Now, I’m a trained philosopher and only an amateur biology enthusiast, so I won’t pretend my opinion on the biological debate is relevant to these two heavy weights. Nevertheless, as a philosopher, I do feel inclined to point out what is occurring between Dawkins and Wilson — whether they want to discuss it in these terms or not — is primarily an ontological issue. Both scientists understand perhaps better than anyone on the planet what is at stake biologically when talking about genes, organisms, and ecosystems. However, we can make the case that they are having a mereological (i.e., ontological) dispute about what gets to count as a real actor in evolutionary dynamics. Wilson’s change of heart thus seems to be as much a philosophical move away from ontological reductionism as it is a change based on empirical data (though which came first is anyone’s guess).

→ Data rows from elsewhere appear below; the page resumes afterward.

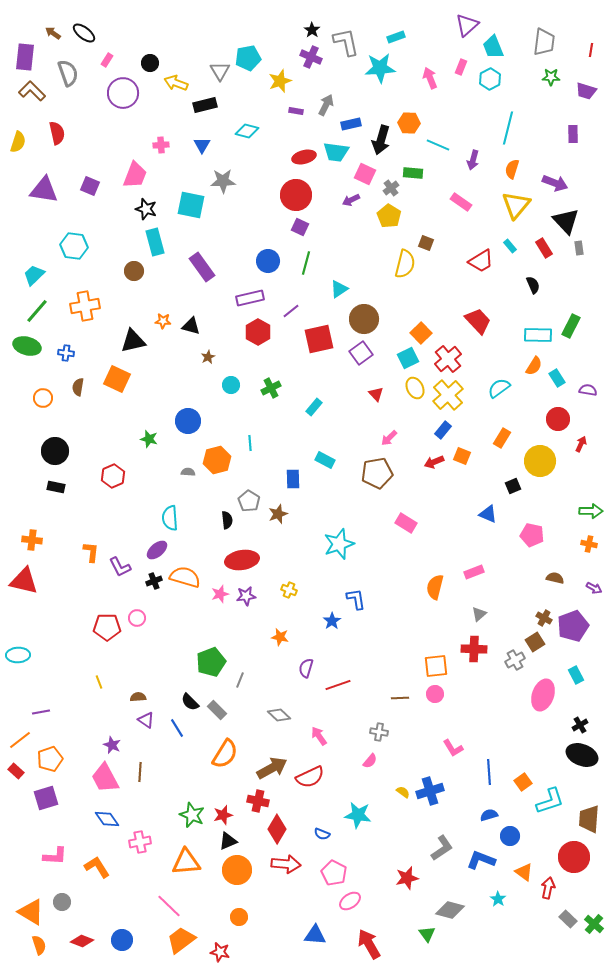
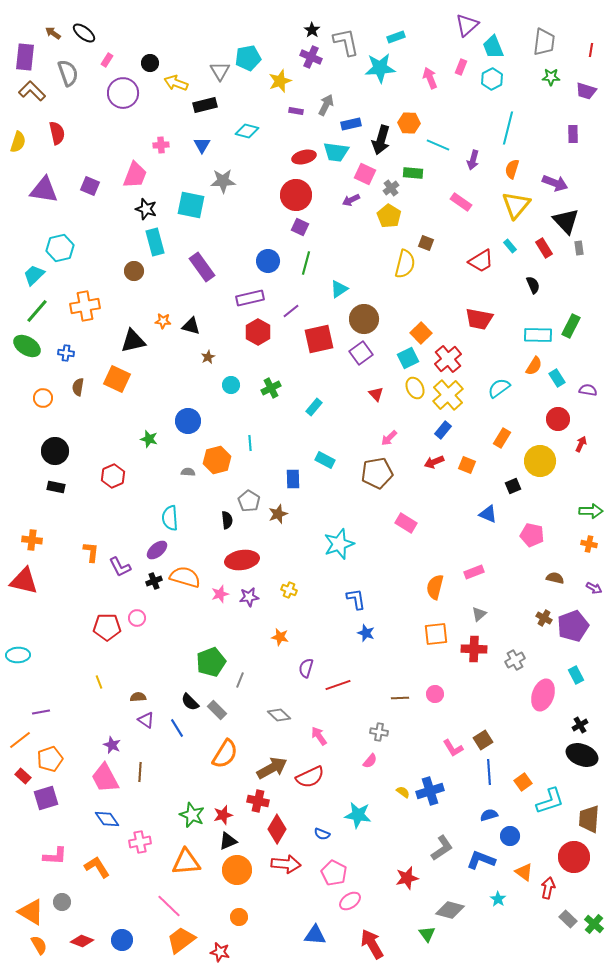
cyan hexagon at (490, 79): moved 2 px right
cyan hexagon at (74, 246): moved 14 px left, 2 px down; rotated 20 degrees counterclockwise
red trapezoid at (478, 321): moved 1 px right, 2 px up; rotated 144 degrees clockwise
green ellipse at (27, 346): rotated 16 degrees clockwise
orange square at (462, 456): moved 5 px right, 9 px down
purple star at (246, 596): moved 3 px right, 1 px down
blue star at (332, 621): moved 34 px right, 12 px down; rotated 18 degrees counterclockwise
brown square at (535, 642): moved 52 px left, 98 px down
orange square at (436, 666): moved 32 px up
red rectangle at (16, 771): moved 7 px right, 5 px down
red arrow at (369, 944): moved 3 px right
orange semicircle at (39, 945): rotated 12 degrees counterclockwise
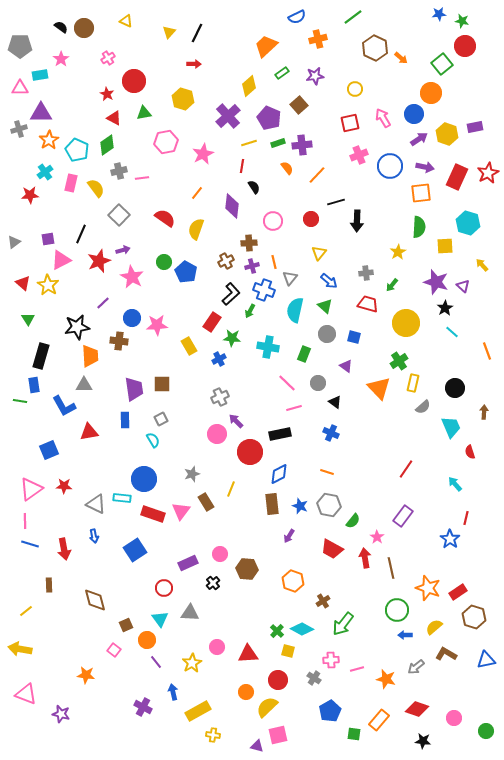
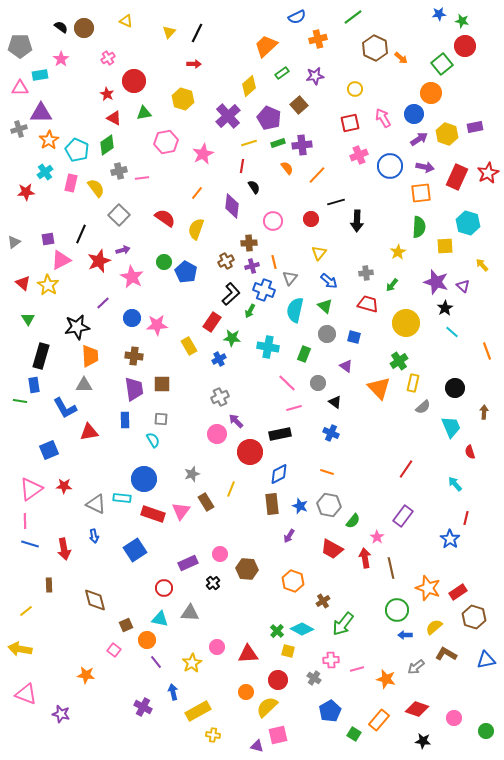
red star at (30, 195): moved 4 px left, 3 px up
brown cross at (119, 341): moved 15 px right, 15 px down
blue L-shape at (64, 406): moved 1 px right, 2 px down
gray square at (161, 419): rotated 32 degrees clockwise
cyan triangle at (160, 619): rotated 42 degrees counterclockwise
green square at (354, 734): rotated 24 degrees clockwise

The point is that we can read this argument as one that is baked into the very history of ecology and evolution from the beginning, and both positions — individualism and collectivism — and their accompanying methods — reductionism and holism — still leave us trapped within the tensions that emerge in the matrix of capitalism, romanticism, and evolutionary or ecological thinking. In other words, it’s still modernity trying to work itself out. The way forward seems to be a serious infusion of ontological thinking into our conceptions of ecology and evolutionary theory, and the recent “ontological,” “nonhuman,” or “speculative” turns in philosophy couldn’t have come soon enough.